Minimum Viable Product

These days I find myself switching between multiple audio books.  I don’t seem to settle on one and read it through.  I keep feeling like a bee that wandered into a bed of flowers.  I feel the bee’s intoxication.

One of the audio books I wandered into is Eric Ries’s The Lean Startup.

In that book, he discusses a counterintuitive idea of developing a minimum viable product.  

Our world is in constant flux.  For startups it does not make sense to hedge their bet on long term product development.  It is better to develop a product without bells and whistles, or a minimum viable product.  Who knows, you can make your luck that way.

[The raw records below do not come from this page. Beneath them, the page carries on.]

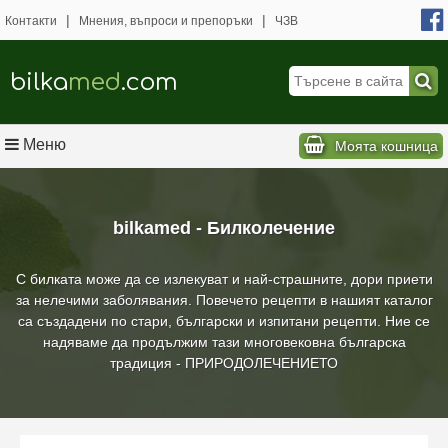
|
|
Контакти
Мнения, въпроси и препоръки
ЧЗВ
bilka
med
.com
Меню
Моята кошница
bilkamed - Билколечение
С билката може да се излекуват и най-страшните, дори приети
за нелечими заболявания. Повечето рецепти в нашият каталог
са създадени по стари, български и изпитани рецепти. Ние се
надяваме да продължим тази многовековна българска
традиция - ПРИРОДОЛЕЧЕНИЕТО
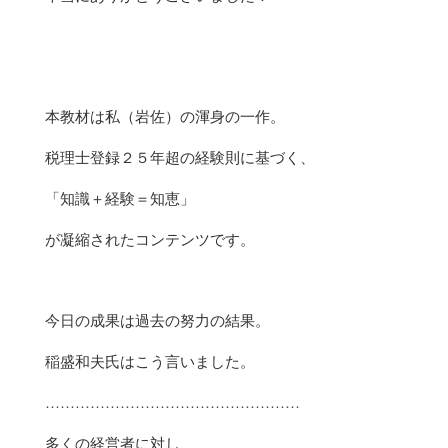
本教材は私（岩佐）の渾身の一作。
税理士登録２５年超の経験則に基づく、
「知識＋経験＝知恵」
が凝縮されたコンテンツです。
今日の成果は過去の努力の結果。
稲盛和夫氏はこう言いました。
……………………………………………
多くの経営者に対し、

As an example, he cites avatars that his group was trying to develop.  They wanted the avatars to do things like move around screens and jump over obstacles.  In other words, they wanted them to do what characters in The Sims did on a screen.

Eric and his group did not have the resources to pull such a feat.  Instead, they deployed a minimum viable product of their own.

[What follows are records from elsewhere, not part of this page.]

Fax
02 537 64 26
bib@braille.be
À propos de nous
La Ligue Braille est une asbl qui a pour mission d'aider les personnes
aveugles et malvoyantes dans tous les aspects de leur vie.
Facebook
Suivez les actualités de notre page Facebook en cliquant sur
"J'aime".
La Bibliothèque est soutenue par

They designed their avatars to ‘teleport’ to an area of the screen the users click.  They released their product, feeling like imposters.

To their surprise, however, their avatars were considered advanced since they teleport.  The resource constrained product garnered favorable view from the users.  Their courage to ship and learn from experience was rewarded handsomely.

That encourages me to view my blogs as minimum viable products so long as I put decent work ethic behind them.